▶ _Task instructions_
Select the lines below containing the word "years".

▶ _Excerpted records_
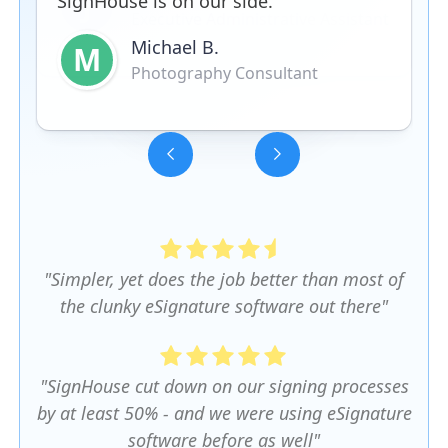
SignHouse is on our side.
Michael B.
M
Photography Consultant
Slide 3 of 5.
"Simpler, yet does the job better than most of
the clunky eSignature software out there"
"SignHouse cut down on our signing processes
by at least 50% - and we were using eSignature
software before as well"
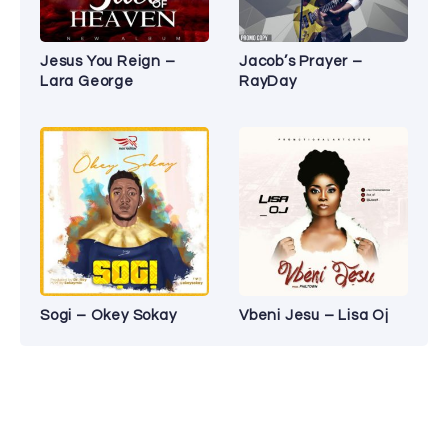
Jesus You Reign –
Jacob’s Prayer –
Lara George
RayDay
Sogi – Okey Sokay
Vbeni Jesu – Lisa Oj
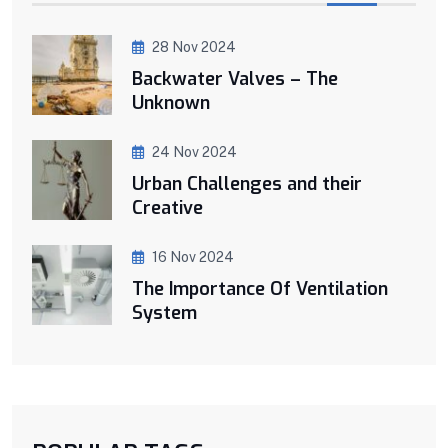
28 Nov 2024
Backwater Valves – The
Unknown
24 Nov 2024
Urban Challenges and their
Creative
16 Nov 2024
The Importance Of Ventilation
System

--

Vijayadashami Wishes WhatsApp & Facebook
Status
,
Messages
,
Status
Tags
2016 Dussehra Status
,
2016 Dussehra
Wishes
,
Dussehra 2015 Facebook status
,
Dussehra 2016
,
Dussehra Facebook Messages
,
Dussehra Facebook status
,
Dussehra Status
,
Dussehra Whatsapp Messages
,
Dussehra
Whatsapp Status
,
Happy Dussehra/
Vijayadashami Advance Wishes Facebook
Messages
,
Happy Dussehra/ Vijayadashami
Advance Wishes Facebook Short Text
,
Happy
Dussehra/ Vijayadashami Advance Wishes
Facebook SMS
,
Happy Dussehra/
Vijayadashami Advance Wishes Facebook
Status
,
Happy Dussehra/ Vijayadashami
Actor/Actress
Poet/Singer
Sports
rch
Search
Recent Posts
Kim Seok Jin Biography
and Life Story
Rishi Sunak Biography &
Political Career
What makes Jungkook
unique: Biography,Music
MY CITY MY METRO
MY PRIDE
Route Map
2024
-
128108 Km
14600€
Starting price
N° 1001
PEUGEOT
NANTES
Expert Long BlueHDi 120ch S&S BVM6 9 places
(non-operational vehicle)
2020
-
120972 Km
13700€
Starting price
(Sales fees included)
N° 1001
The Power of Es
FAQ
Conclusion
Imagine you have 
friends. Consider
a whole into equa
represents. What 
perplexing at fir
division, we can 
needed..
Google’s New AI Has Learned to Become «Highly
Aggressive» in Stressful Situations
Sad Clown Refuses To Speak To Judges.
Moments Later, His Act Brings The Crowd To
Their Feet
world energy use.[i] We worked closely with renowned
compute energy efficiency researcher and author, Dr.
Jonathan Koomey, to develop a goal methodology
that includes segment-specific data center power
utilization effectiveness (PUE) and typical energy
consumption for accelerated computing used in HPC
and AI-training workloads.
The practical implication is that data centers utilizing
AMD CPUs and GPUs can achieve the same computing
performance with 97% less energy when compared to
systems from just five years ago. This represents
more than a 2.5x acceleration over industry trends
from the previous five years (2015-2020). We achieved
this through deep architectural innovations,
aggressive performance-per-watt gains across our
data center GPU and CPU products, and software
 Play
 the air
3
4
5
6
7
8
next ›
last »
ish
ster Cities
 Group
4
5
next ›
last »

▶ _Task response_
systems from just five years ago. This represents
from the previous five years (2015-2020). We achieved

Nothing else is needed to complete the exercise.